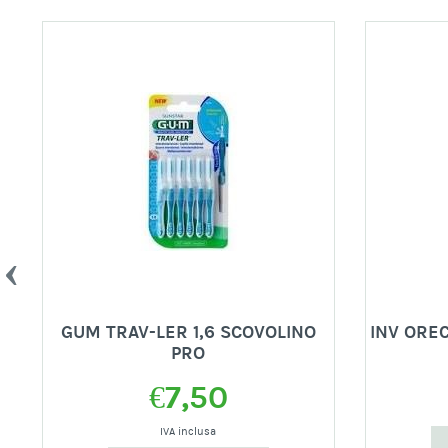
GUM TRAV-LER 1,6 SCOVOLINO
INV OREC
PRO
€
7,50
IVA inclusa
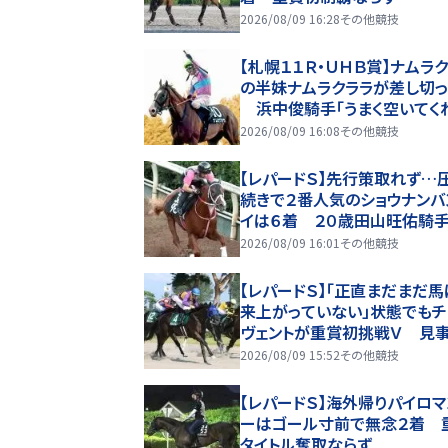
2026/08/09 16:28
その他競技
【札幌１１Ｒ・ＵＨＢ賞】ナムラ
の半妹ナムラクララが差し切っ
浜中俊騎手「うまく空いてく
姉が制したキーンランドＣへ
2026/08/09 16:08
その他競技
【レパードＳ】先行策取れず…
続きで２番人気のショウナンバ
イは６着 ２０歳田山旺佑騎
タイトルならず
2026/08/09 16:01
その他競技
【レパードＳ】「正直まだまだ
来上がっていない」状態でもチ
ヴェントが重賞初挑戦Ｖ 見
し切り！
2026/08/09 15:52
その他競技
【レパードＳ】海外帰りパイロマ
ーはゴール寸前で無念２着 
タイトル奪取ならず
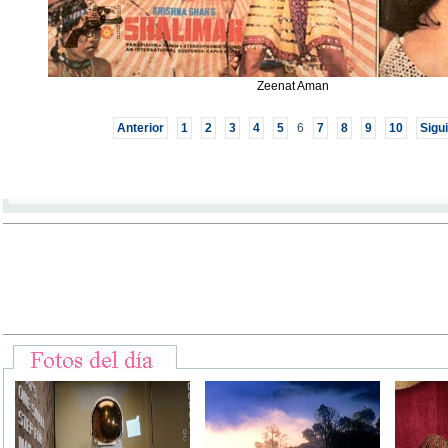
Zeenat Aman
Anterior
1
2
3
4
5
6
7
8
9
10
Sigu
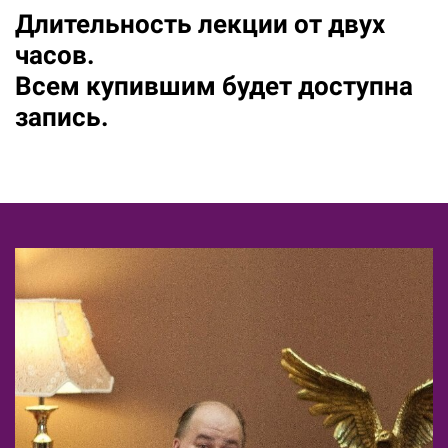
Длительность лекции от двух
часов.
Всем купившим будет доступна
запись.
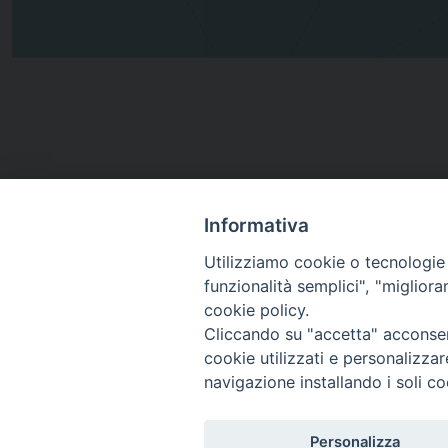
Informativa
Utilizziamo cookie o tecnologie s
funzionalità semplici", "miglior
cookie policy.
Cliccando su "accetta" acconsent
cookie utilizzati e personalizza
navigazione installando i soli co
Piazza Arcivescovado, 2 - 04024 Gaeta (LT)
Codice fiscale 90005510590 - Iscrizione R.P.G. 04.12.1
Personalizza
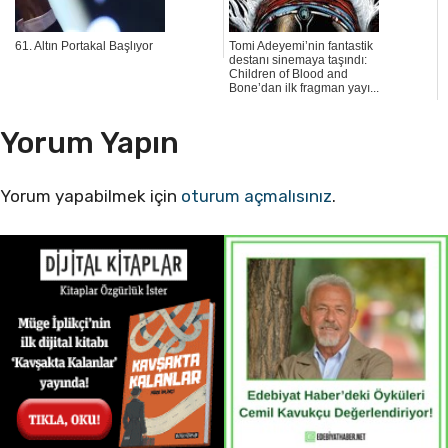
61. Altın Portakal Başlıyor
Tomi Adeyemi’nin fantastik
destanı sinemaya taşındı:
Children of Blood and
Bone’dan ilk fragman yayı...
Yorum Yapın
Yorum yapabilmek için
oturum açmalısınız
.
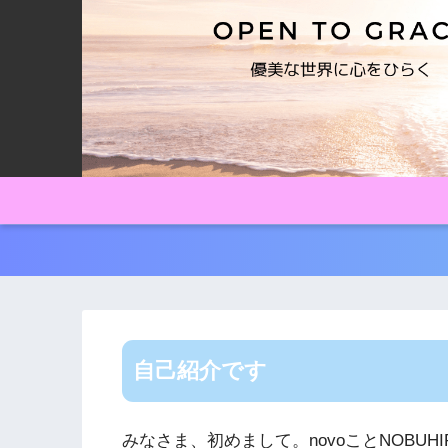
自己紹介です
みなさま、初めまして。novoことNOBUHI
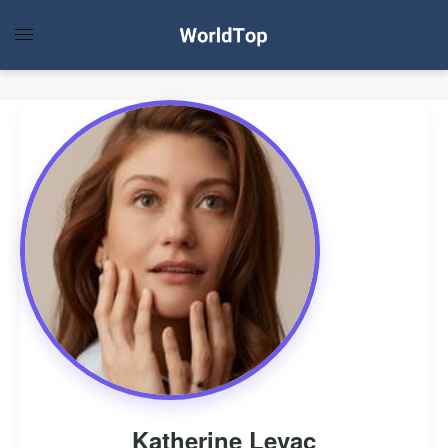
Katherine Levac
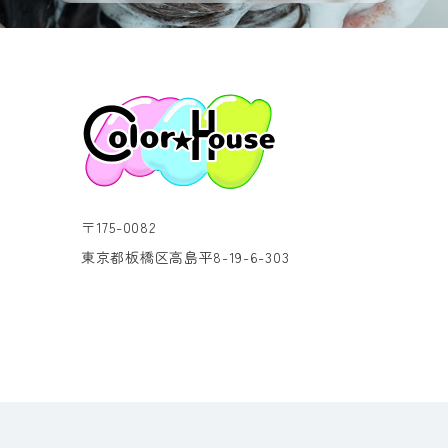
〒175-0082
東京都板橋区高島平8-19-6-303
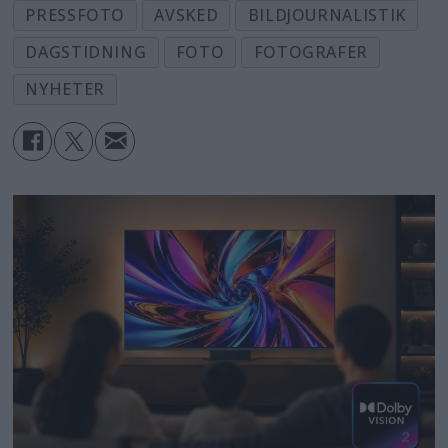
PRESSFOTO
AVSKED
BILDJOURNALISTIK
DAGSTIDNING
FOTO
FOTOGRAFER
NYHETER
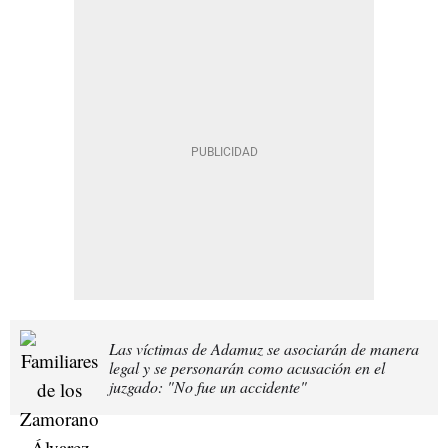
Las víctimas de Adamuz se asociarán de manera
legal y se personarán como acusación en el
juzgado: "No fue un accidente"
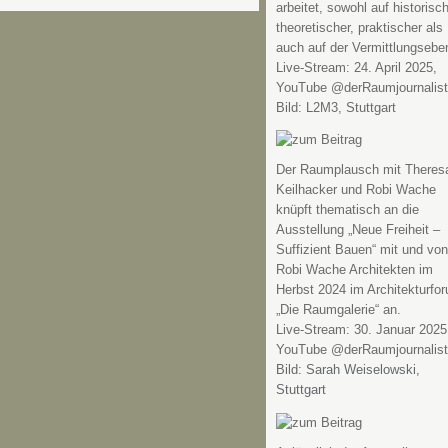
arbeitet, sowohl auf historisch
theoretischer, praktischer als
auch auf der Vermittlungsebe
Live-Stream: 24. April 2025,
YouTube @derRaumjournalist
Bild: L2M3, Stuttgart
Der Raumplausch mit Theres
Keilhacker und Robi Wache
knüpft thematisch an die
Ausstellung „Neue Freiheit –
Suffizient Bauen“ mit und von
Robi Wache Architekten im
Herbst 2024 im Architekturfo
„Die Raumgalerie“ an.
Live-Stream: 30. Januar 2025
YouTube @derRaumjournalist
Bild: Sarah Weiselowski,
Stuttgart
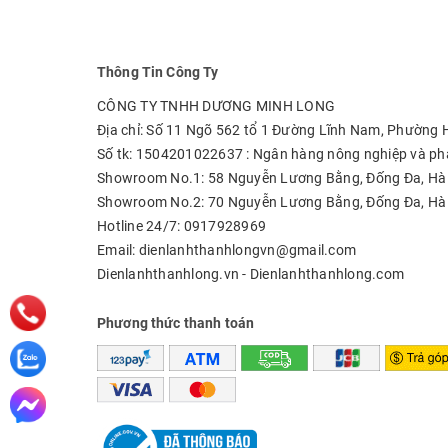
Thông Tin Công Ty
CÔNG TY TNHH DƯƠNG MINH LONG
Địa chỉ: Số 11 Ngõ 562 tổ 1 Đường Lĩnh Nam, Phường
Số tk: 1504201022637 : Ngân hàng nông nghiệp và phá
Showroom No.1: 58 Nguyễn Lương Bằng, Đống Đa, Hà
Showroom No.2: 70 Nguyễn Lương Bằng, Đống Đa, Hà
Hotline 24/7: 0917928969
Email: dienlanhthanhlongvn@gmail.com
Dienlanhthanhlong.vn - Dienlanhthanhlong.com
Phương thức thanh toán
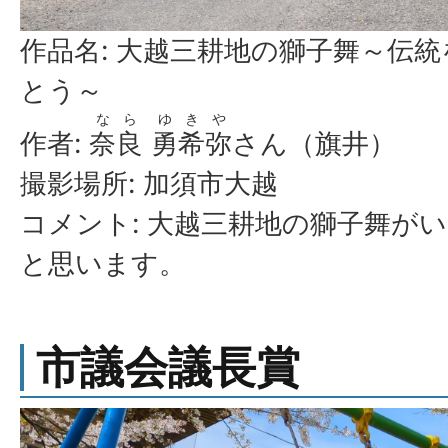
作品名: 大越三耕地の獅子舞～伝
とう～
なら
ゆきや
作者:
奈良
勇希弥
さん（旗井）
撮影場所: 加須市大越
コメント: 大越三耕地の獅子舞が
と思います。
市議会議長賞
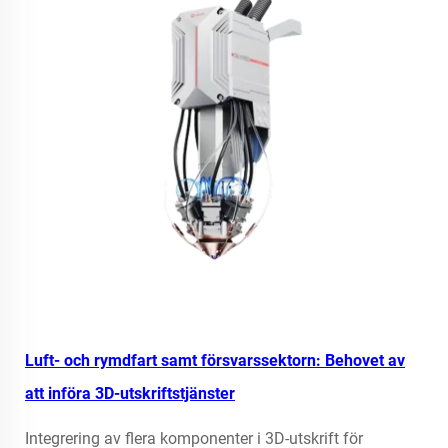
Luft- och rymdfart samt försvarssektorn: Behovet av
att införa 3D-utskriftstjänster
Integrering av flera komponenter i 3D-utskrift för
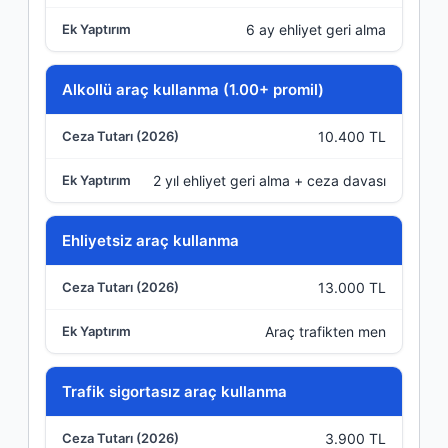
6 ay ehliyet geri alma
Alkollü araç kullanma (1.00+ promil)
10.400 TL
2 yıl ehliyet geri alma + ceza davası
Ehliyetsiz araç kullanma
13.000 TL
Araç trafikten men
Trafik sigortasız araç kullanma
3.900 TL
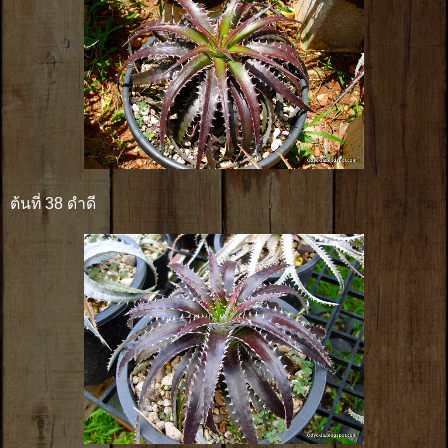
ต้นที่ 38 ดำดี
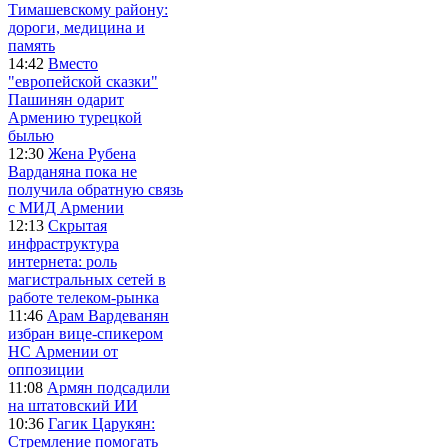
Тимашевскому району:
дороги, медицина и
память
14:42
Вместо
"европейской сказки"
Пашинян одарит
Армению турецкой
былью
12:30
Жена Рубена
Варданяна пока не
получила обратную связь
с МИД Армении
12:13
Скрытая
инфраструктура
интернета: роль
магистральных сетей в
работе телеком-рынка
11:46
Арам Вардеванян
избран вице-спикером
НС Армении от
оппозиции
11:08
Армян подсадили
на штатовский ИИ
10:36
Гагик Царукян:
Стремление помогать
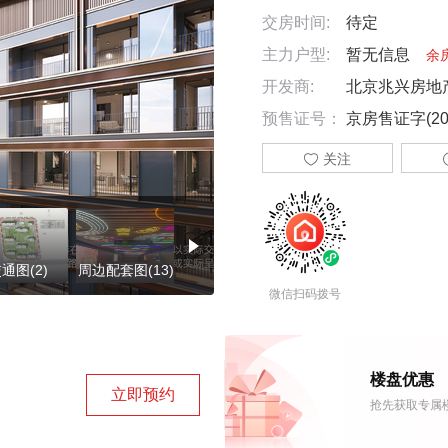
交房时间:
待定
主力户型:
暂无信息
余
开发商:
北京兆兴房地
预售证号：
京房售证字(202

关注
通图(2)
周边配套图(13)
楼盘证照(6)
微信扫码拨号
楼盘优惠
立即预约
抢先获取专属楼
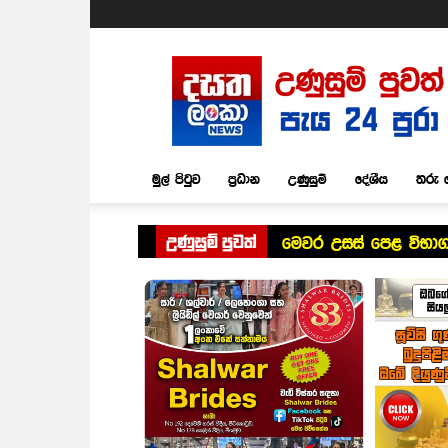
Dasatha
Lanka
News
මුල් පිටුව
ප්‍රධාන
උණුසුම්
දේශීය
තරු 
උණුසුම් පුවත්
මෙවර උසස් පෙළ විභ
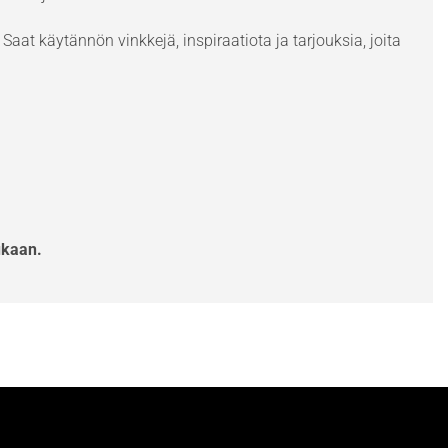
Saat käytännön vinkkejä, inspiraatiota ja tarjouksia, joita
ukaan.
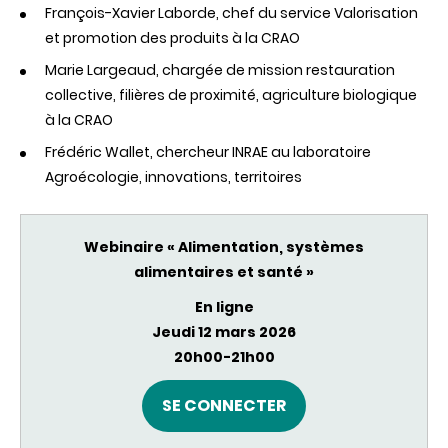
François-Xavier Laborde, chef du service Valorisation
et promotion des produits à la CRAO
Marie Largeaud, chargée de mission restauration
collective, filières de proximité, agriculture biologique
à la CRAO
Frédéric Wallet, chercheur INRAE au laboratoire
Agroécologie, innovations, territoires
Webinaire « Alimentation, systèmes
alimentaires et santé »
En ligne
Jeudi 12 mars 2026
20h00-21h00
SE CONNECTER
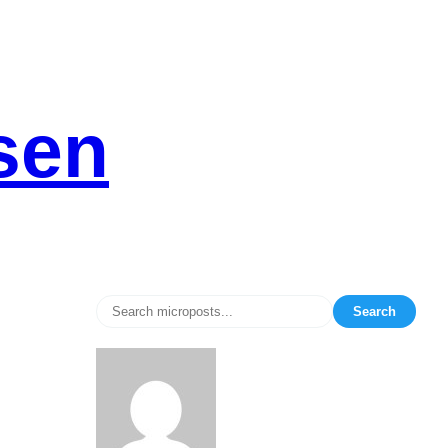
sen
Search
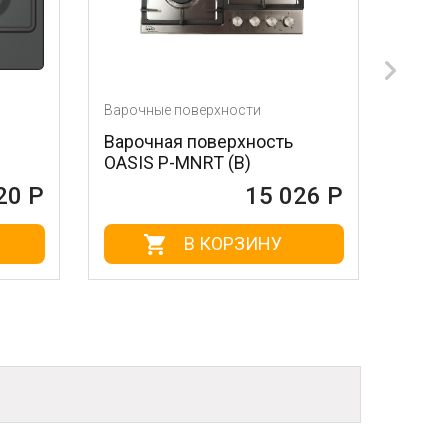
Варочные поверхности
Варочные поверхн
Варочная поверхность
Варочная повер
OASIS P-MNRT (B)
SIMFER H60D14
15 026 Р
В КОРЗИНУ
В КО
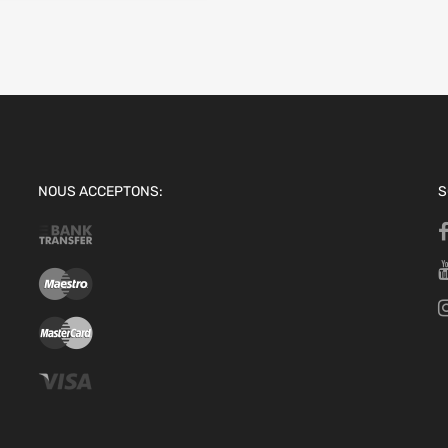
NOUS ACCEPTONS:
S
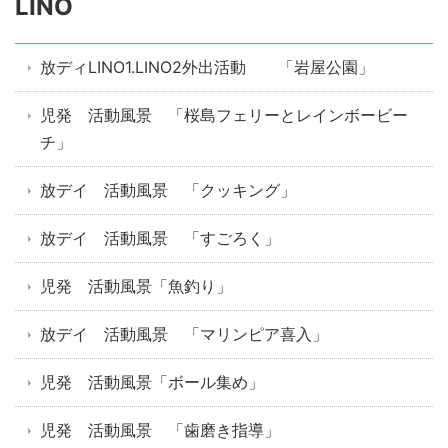
LINO
放ディLINO1.LINO2外出活動 「岩屋公園」
児発 活動風景 「桜島フェリーとレインボービー
チ」
放デイ 活動風景 「クッキング」
放デイ 活動風景 「すごろく」
児発 活動風景「魚釣り」
放デイ 活動風景 「マリンピア喜入」
児発 活動風景「ボール集め」
児発 活動風景 「歯磨き指導」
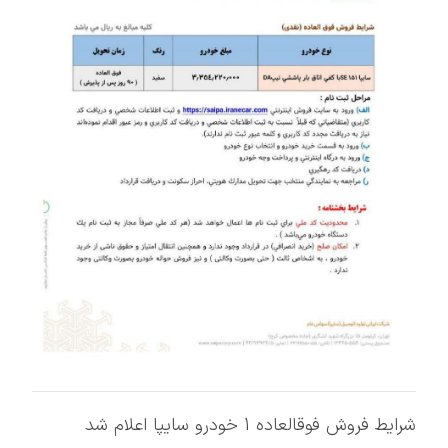
شرایط فروش فوقالعاده 1 خودرو سایپا اعلام شد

━━━

Exercise goal
Make an exact copy of the listing above. Its pictures are not needed.

Final answer
GUM TRAV-LER 1,6 SCOVOLINO
INV OREC
PRO
€
7,50
IVA inclusa
2026/08/09 16:28
その他競技
【札幌１１Ｒ・ＵＨＢ賞】ナムラ
の半妹ナムラクララが差し切っ
浜中俊騎手「うまく空いてく
姉が制したキーンランドＣへ
2026/08/09 16:08
その他競技
【レパードＳ】先行策取れず…
続きで２番人気のショウナンバ
イは６着 ２０歳田山旺佑騎
タイトルならず
2026/08/09 16:01
その他競技
【レパードＳ】「正直まだまだ
来上がっていない」状態でもチ
ヴェントが重賞初挑戦Ｖ 見
し切り！
2026/08/09 15:52
その他競技
【レパードＳ】海外帰りパイロマ
ーはゴール寸前で無念２着 
タイトル奪取ならず
Zeenat Aman
Anterior
1
2
3
4
5
6
7
8
9
10
Sigu
Длительность лекции от двух
часов.
Всем купившим будет доступна
запись.
Informativa
Utilizziamo cookie o tecnologie s
funzionalità semplici", "miglior
cookie policy.
Cliccando su "accetta" acconsent
cookie utilizzati e personalizza
navigazione installando i soli co
Piazza Arcivescovado, 2 - 04024 Gaeta (LT)
Codice fiscale 90005510590 - Iscrizione R.P.G. 04.12.1
Personalizza
61. Altın Portakal Başlıyor
Tomi Adeyemi’nin fantastik
destanı sinemaya taşındı:
Children of Blood and
Bone’dan ilk fragman yayı...
Yorum Yapın
Yorum yapabilmek için
oturum açmalısınız
.
自己紹介です
みなさま、初めまして。novoことNOBUHI
Katherine Levac
〒175-0082
東京都板橋区高島平8-19-6-303
PRESSFOTO
AVSKED
BILDJOURNALISTIK
DAGSTIDNING
FOTO
FOTOGRAFER
NYHETER
Las víctimas de Adamuz se asociarán de manera
legal y se personarán como acusación en el
juzgado: "No fue un accidente"
arbeitet, sowohl auf historisch
theoretischer, praktischer als
auch auf der Vermittlungsebe
Live-Stream: 24. April 2025,
YouTube @derRaumjournalist
Bild: L2M3, Stuttgart
Der Raumplausch mit Theres
Keilhacker und Robi Wache
knüpft thematisch an die
Ausstellung „Neue Freiheit –
Suffizient Bauen“ mit und von
Robi Wache Architekten im
Herbst 2024 im Architekturfo
„Die Raumgalerie“ an.
Live-Stream: 30. Januar 2025
YouTube @derRaumjournalist
Bild: Sarah Weiselowski,
Stuttgart
Thông Tin Công Ty
CÔNG TY TNHH DƯƠNG MINH LONG
Địa chỉ: Số 11 Ngõ 562 tổ 1 Đường Lĩnh Nam, Phường
Số tk: 1504201022637 : Ngân hàng nông nghiệp và phá
Showroom No.1: 58 Nguyễn Lương Bằng, Đống Đa, Hà
Showroom No.2: 70 Nguyễn Lương Bằng, Đống Đa, Hà
Hotline 24/7: 0917928969
Email: dienlanhthanhlongvn@gmail.com
Dienlanhthanhlong.vn - Dienlanhthanhlong.com
Phương thức thanh toán
作品名: 大越三耕地の獅子舞～伝
とう～
なら
ゆきや
作者:
奈良
勇希弥
さん（旗井）
撮影場所: 加須市大越
コメント: 大越三耕地の獅子舞が
と思います。
市議会議長賞
Luft- och rymdfart samt försvarssektorn: Behovet av
att införa 3D-utskriftstjänster
Integrering av flera komponenter i 3D-utskrift för
6 ay ehliyet geri alma
Alkollü araç kullanma (1.00+ promil)
10.400 TL
2 yıl ehliyet geri alma + ceza davası
Ehliyetsiz araç kullanma
13.000 TL
Araç trafikten men
Trafik sigortasız araç kullanma
3.900 TL
ต้นที่ 38 ดำดี
Тимашевскому району:
дороги, медицина и
память
14:42
Вместо
"европейской сказки"
Пашинян одарит
Армению турецкой
былью
12:30
Жена Рубена
Варданяна пока не
получила обратную связь
с МИД Армении
12:13
Скрытая
инфраструктура
интернета: роль
магистральных сетей в
работе телеком-рынка
11:46
Арам Вардеванян
избран вице-спикером
НС Армении от
оппозиции
11:08
Армян подсадили
на штатовский ИИ
10:36
Гагик Царукян:
Стремление помогать
交房时间:
待定
主力户型:
暂无信息
余
开发商:
北京兆兴房地
预售证号：
京房售证字(202

关注
通图(2)
周边配套图(13)
楼盘证照(6)
微信扫码拨号
楼盘优惠
立即预约
抢先获取专属楼
Dasatha
Lanka
News
මුල් පිටුව
ප්‍රධාන
උණුසුම්
දේශීය
තරු 
උණුසුම් පුවත්
මෙවර උසස් පෙළ විභ
Saat käytännön vinkkejä, inspiraatiota ja tarjouksia, joita
ukaan.
François-Xavier Laborde, chef du service Valorisation
et promotion des produits à la CRAO
Marie Largeaud, chargée de mission restauration
collective, filières de proximité, agriculture biologique
à la CRAO
Frédéric Wallet, chercheur INRAE au laboratoire
Agroécologie, innovations, territoires
Webinaire « Alimentation, systèmes
alimentaires et santé »
En ligne
Jeudi 12 mars 2026
20h00-21h00
SE CONNECTER
sen
Search
Варочные поверхности
Варочные поверхн
Варочная поверхность
Варочная повер
OASIS P-MNRT (B)
SIMFER H60D14
15 026 Р
В КОРЗИНУ
В КО
NOUS ACCEPTONS:
S
LINO
放ディLINO1.LINO2外出活動 「岩屋公園」
児発 活動風景 「桜島フェリーとレインボービー
チ」
放デイ 活動風景 「クッキング」
放デイ 活動風景 「すごろく」
児発 活動風景「魚釣り」
放デイ 活動風景 「マリンピア喜入」
児発 活動風景「ボール集め」
児発 活動風景 「歯磨き指導」
شرایط فروش فوقالعاده 1 خودرو سایپا اعلام شد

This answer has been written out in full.